3.1.2.2 Custo de oportunidade
VANTs, apesar de amiúde apresentarem custos menores em relação aos caças tripulados mais modernos, podem ser muito caros. Em contexto de restrições orçamentárias, muitas forças armadas terão dificuldade em desenvolver e em adquirir esses sistemas. Além disso, VANTs ainda são alvos fáceis para artilharias antiaéreas e caças de combate, de modo que eles são mais atraentes àqueles países que podem impor superioridade aérea, sendo de uso limitado para aqueles que não podem protegê-los durante as missões. Embora já existam VANTs com qualidade stealth, como o X-47B, essa tecnologia é tão sofisticada que poucos países terão capacidade de desenvolvê-la – atualmente, apenas os Estados Unidos detêm VANTs operacionais com essa capacidade. Dessa forma, a tecnologia de VANTs deverá difundir-se, pelo menos em um primeiro momento, naqueles Estados com preocupações de segurança que podem ser melhor atendidas pelas capacidades desses sistemas.
3.1.2.3 Alianças externas
A realização de operações com VANTs em países não fronteiriços, como fazem os Estados Unidos, requer aliança militar com terceiros Estados, seja para garantir direitos de sobrevoo, seja para instalar bases militares para pouso e decolagem. Por exemplo, para realizar ataques na Somália e no Iêmen, os Estados Unidos podem precisar cruzar o espaço aéreo do Djibuti, da Etiópia, da Arábia Saudita e de Seicheles, com os quais estabeleceram acordos na área de segurança (KREPS, ZENKO, 2014c; GILLI; GILLI, 2013). Poucos países possuem recursos e influência para criar uma rede de alianças tão vasta. Por essa razão, potências médias detentoras de sistemas aéreos não tripulados tenderão a empregá-los precipuamente em seu entorno regional. De todo modo, as preocupações de segurança dessa categoria de países dificilmente transcendem os limites regionais.
A tecnologia para decolagem e controle de VANTs com base em navios-aeródromos está em fase de testes, mas deverá ser disponibilizada ainda nesta década. A possibilidade de lançar VANTs a partir desses navios diminuirá, em muitos casos, a necessidade de acordos para sobrevoo e para a instalação de infraestruturas terrestres, mas não a eliminará. A quantidade de países que pode suportar os altos custos para adquirir e manter um navio- aeródromo, todavia, deverá continuar reduzida – atualmente, apenas 9 países possuem esses equipamentos em operação.

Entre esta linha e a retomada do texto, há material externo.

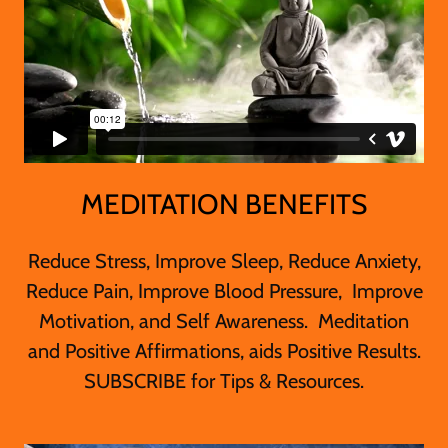
MEDITATION BENEFITS
Reduce Stress, Improve Sleep, Reduce Anxiety,
Reduce Pain, Improve Blood Pressure, Improve
Motivation, and Self Awareness. Meditation
and Positive Affirmations, aids Positive Results.
SUBSCRIBE for Tips & Resources.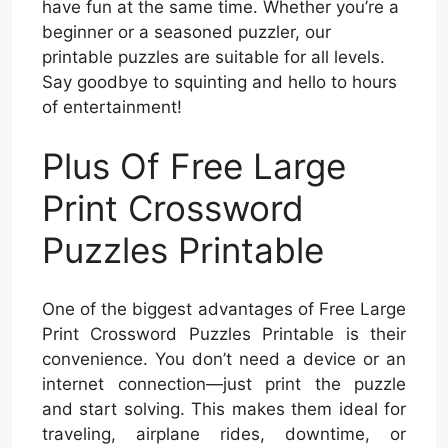
have fun at the same time. Whether you’re a
beginner or a seasoned puzzler, our
printable puzzles are suitable for all levels.
Say goodbye to squinting and hello to hours
of entertainment!
Plus Of Free Large
Print Crossword
Puzzles Printable
One of the biggest advantages of Free Large
Print Crossword Puzzles Printable is their
convenience. You don’t need a device or an
internet connection—just print the puzzle
and start solving. This makes them ideal for
traveling, airplane rides, downtime, or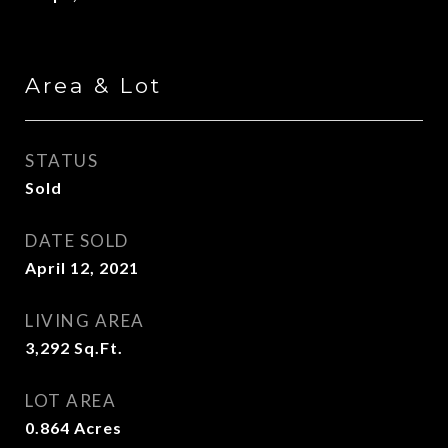
Area & Lot
STATUS
Sold
DATE SOLD
April 12, 2021
LIVING AREA
3,292
Sq.Ft.
LOT AREA
0.864
Acres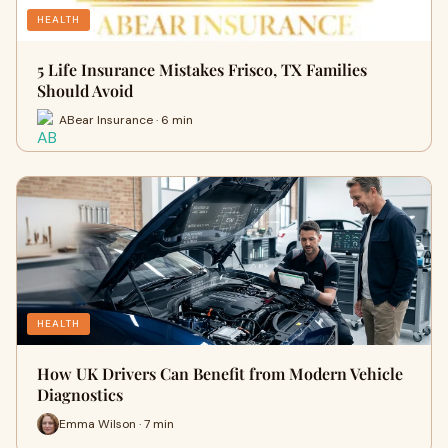
HEALTH
5 Life Insurance Mistakes Frisco, TX Families
Should Avoid
ABear Insurance · 6 min
HEALTH
How UK Drivers Can Benefit from Modern Vehicle
Diagnostics
Emma Wilson · 7 min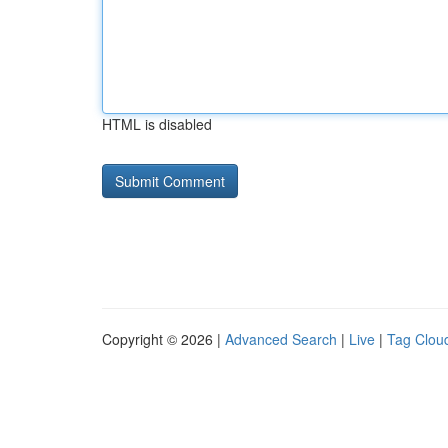
HTML is disabled
Copyright © 2026 |
Advanced Search
|
Live
|
Tag Clou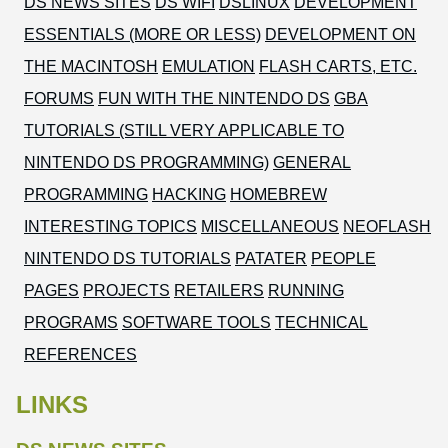
DS NEWS SITES
DS WIFI
DSLINUX
DEVELOPMENT
ESSENTIALS (MORE OR LESS)
DEVELOPMENT ON
THE MACINTOSH
EMULATION
FLASH CARTS, ETC.
FORUMS
FUN WITH THE NINTENDO DS
GBA
TUTORIALS (STILL VERY APPLICABLE TO
NINTENDO DS PROGRAMMING)
GENERAL
PROGRAMMING
HACKING
HOMEBREW
INTERESTING TOPICS
MISCELLANEOUS
NEOFLASH
NINTENDO DS TUTORIALS
PATATER
PEOPLE
PAGES
PROJECTS
RETAILERS
RUNNING
PROGRAMS
SOFTWARE TOOLS
TECHNICAL
REFERENCES
LINKS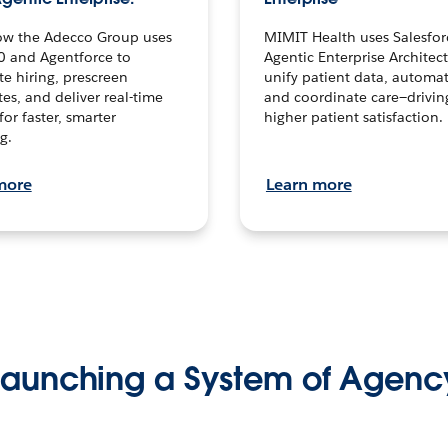
ow the Adecco Group uses
MIMIT Health uses Salesfor
0 and Agentforce to
Agentic Enterprise Architec
te hiring, prescreen
unify patient data, automat
es, and deliver real-time
and coordinate care—drivi
for faster, smarter
higher patient satisfaction.
g.
more
Learn more
Launching a System of Agenc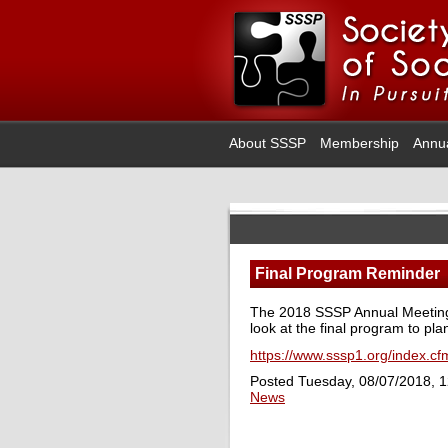
About SSSP
Membership
Annu
Final Program Reminder
The 2018 SSSP Annual Meeting i
look at the final program to pla
https://www.sssp1.org/index.c
Posted Tuesday, 08/07/2018, 
News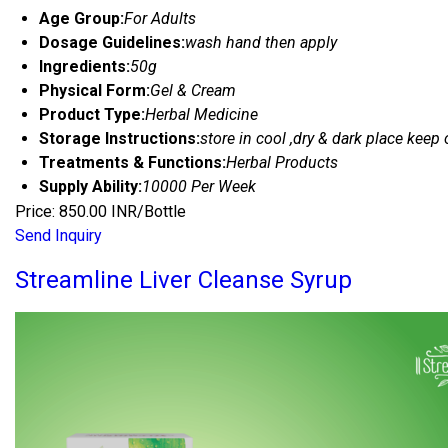
Age Group:
For Adults
Dosage Guidelines:
wash hand then apply
Ingredients:
50g
Physical Form:
Gel & Cream
Product Type:
Herbal Medicine
Storage Instructions:
store in cool ,dry & dark place keep 
Treatments & Functions:
Herbal Products
Supply Ability:
10000 Per Week
Price: 850.00 INR/Bottle
Send Inquiry
Streamline Liver Cleanse Syrup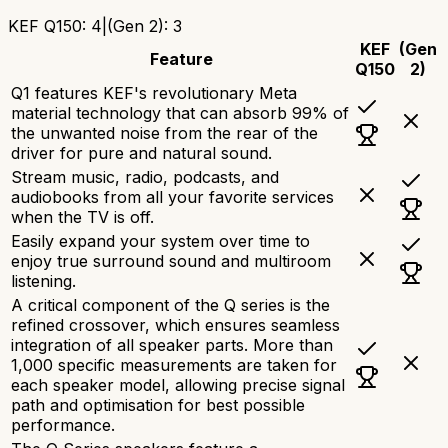
KEF Q150
:
4
|
(Gen 2)
:
3
KEF
(Gen
Feature
Q150
2)
Q1 features KEF's revolutionary Meta
material technology that can absorb 99% of
the unwanted noise from the rear of the
driver for pure and natural sound.
Stream music, radio, podcasts, and
audiobooks from all your favorite services
when the TV is off.
Easily expand your system over time to
enjoy true surround sound and multiroom
listening.
A critical component of the Q series is the
refined crossover, which ensures seamless
integration of all speaker parts. More than
1,000 specific measurements are taken for
each speaker model, allowing precise signal
path and optimisation for best possible
performance.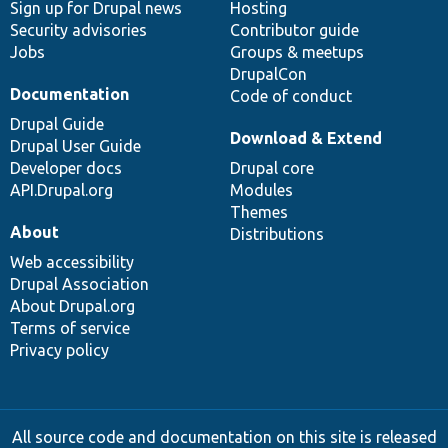
Sign up for Drupal news
Hosting
Security advisories
Contributor guide
Jobs
Groups & meetups
DrupalCon
Documentation
Code of conduct
Drupal Guide
Download & Extend
Drupal User Guide
Developer docs
Drupal core
API.Drupal.org
Modules
Themes
About
Distributions
Web accessibility
Drupal Association
About Drupal.org
Terms of service
Privacy policy
All source code and documentation on this site is released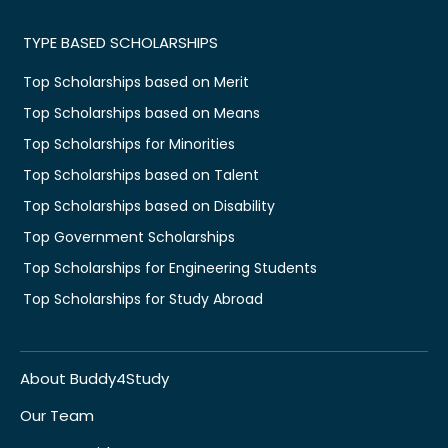
TYPE BASED SCHOLARSHIPS
Top Scholarships based on Merit
Top Scholarships based on Means
Top Scholarships for Minorities
Top Scholarships based on Talent
Top Scholarships based on Disability
Top Government Scholarships
Top Scholarships for Engineering Students
Top Scholarships for Study Abroad
About Buddy4Study
Our Team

3.1.2.4 Restrições da legislação interna ao desenvolvimento e uso de VANTs armados
Em 25 de fevereiro de 2014, o Parlamento Europeu votou projeto de resolução que expressa séria preocupação com o uso VANTs armados, opõe-se à prática de assassinatos seletivos extrajudiciais, e bane o desenvolvimento, produção e uso de armamentos completamente autônomos. A resolução 2014/2567 foi aprovada por 534 votos a 49, o que evidencia rechaço social e político de países europeus com relação ao uso de VANTs armados em conflitos – em contraste com os Estados Unidos, onde 75% da população aprovam o emprego de VANTs pelas forças armadas (ZENKO, 2013). O contexto europeu sociopolítico tem-se mostrado desfavorável à implementação de projetos de desenvolvimento de VANTs, bem como à aquisição desses sistemas, o que talvez explique o relativo atraso dos países europeus e os escassos recursos alocados na área, apesar de possuírem avançada capacidade tecnológica.